Perguntou-se aos sacerdotes dos ídolos quem eram os justos, e estes disseram que com esse nome se designavam os cristãos.

Novo decreto contra os cristãos: Decreto de Diocleciano

Em vista disto, Diocleciano firmou o fatal decreto de extermínio universal de todos os cristãos, com a data de 23 de Fevereiro de 303. Entre outras iniquidades, ordenou o seguinte:

“Sejam arrasadas as igrejas dos cristãos, queimados os seus livros; qualquer de nossos súditos reconhecido como cristão, seja despojado imediatamente de suas riquezas, de suas dignidades e seja condenado a morte. Também poderá ser ele citado e apresentado perante os tribunais, mas ele não poderá citar nem chamar a juízo; nem terá direito de pedir que se lhe restitua o roubado, nem de pedir satisfação por injúrias ou por ultraje. Os escravos que obtiveram liberdade, se forem cristãos, voltarão a ser cativos”

Em força deste edito infernal, os cristãos, estavam fora da lei; isto é, já não podiam gozar do apoio da autoridade civil; de modo que qualquer pessoa podia impunemente insultá-los, desprezá­-los, despojá-los, roubá-los, sem que eles de modo algum pudessem defender-se. Um decreto especial mandava que se atirassem as chamas todos os seus livros, e havia pena de morte para aquele em cuja casa ou pessoa se encontrasse um livro da religião cristã.

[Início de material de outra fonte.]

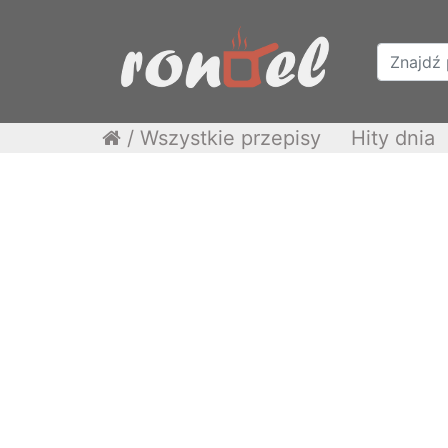
/
Wszystkie przepisy
Hity dnia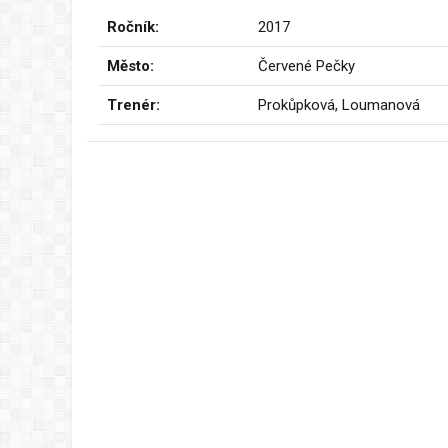
Ročník:
2017
Město:
Červené Pečky
Trenér:
Prokůpková, Loumanová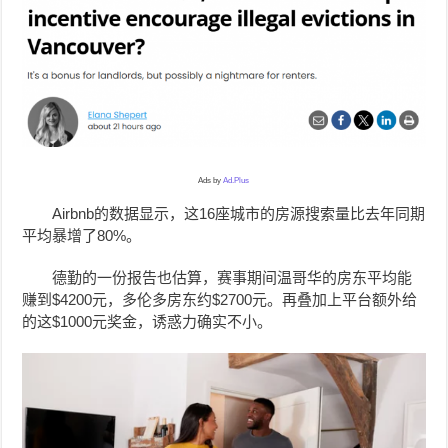
Ads by
Ad.Plus
Airbnb的数据显示，这16座城市的房源搜索量比去年同期
平均暴增了80%。
德勤的一份报告也估算，赛事期间温哥华的房东平均能
赚到$4200元，多伦多房东约$2700元。再叠加上平台额外给
的这$1000元奖金，诱惑力确实不小。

Um terceiro decreto, dirigido especialmente contra os bispos e sacerdotes, dizia que estes deviam ser procurados com preferência para serem condenados a morte. Maximiano confirmou no Ocidente tudo o que o seu colega estabelecera na parte oriental do império.

Efeitos dessa perseguição

Essa perseguição não conseguiu o resultado que esperavam os idólatras, e o que alcançaram com ela unicamente, foi dar a conhecer mais e mais a divindade de nossa santa religião, pois que os cristãos de todo o império preferiram sofrer todos os tormentas e derramar seu sangue, antes que renunciar a sua fé. O Céu se povoou de santos mártires, a Igreja resplandeceu pela virtude heroica de seus filhos, e os que por temor dos sofrimentos apostataram, ao terminar a perseguição, fazendo sincera penitência, voltaram ao seio de sua mãe, a Igreja; de modo que os esforços de Satanás para destruir a religião de Jesus Cristo não serviram senão para tornar mais brilhante o seu triunfo. Nesses supremos momentos o Papa Marcelino se rodeou de varões peritos em pregar com zelo e integridade as verdades do Evangelho, e com eles trabalhou heroicamente até que lhe cortaram a cabeça, a 26 de Abril do ano 304.

Fim de Diocleciano

Tendo firmado Diocleciano, o sanguinolento decreto transcrito anteriormente, começaram a cair sobre ele várias desgraças. Galério que o tinha instigado a perseguir os cristãos, rebelou-se, ameaçando-o com a morte se não abdicasse. Diocleciano fatigado pela idade e pelos trabalhos, cedendo as ameaçadoras instancias de seu filho adotivo, renunciou ao trono e se retirou para Solona, sua pátria. Mas a mão de Deus que pesava sobre ele, o acompanhou por todas as partes; perdeu quase completamente a uso da razão, e restaram-lhe tão somente as luzes suficientes para sentir todo o peso de seu envelhecimento. Apoderou-se dele um humor acre, que o foi consumindo pouco a pouco; languído, triste, continuamente agitado, já não tomava quase alimento; tornava-se-lhe impossível descansar de dia e dormir de noite. Frequentemente se encontrava chorando como uma criança. Oprimido pelos seus sofrimentos e pelos açoites da vingança divina, entregou-se aos mais violentos arrebatamentos, e cego por sua cólera, se golpeava, ou se atirava ao chão, dando horrorosos gritos. Finalmente não podendo mais carregar uma vida tao miserável, terminou-a com um último crime, deixando-se morrer de fome. Ano 313.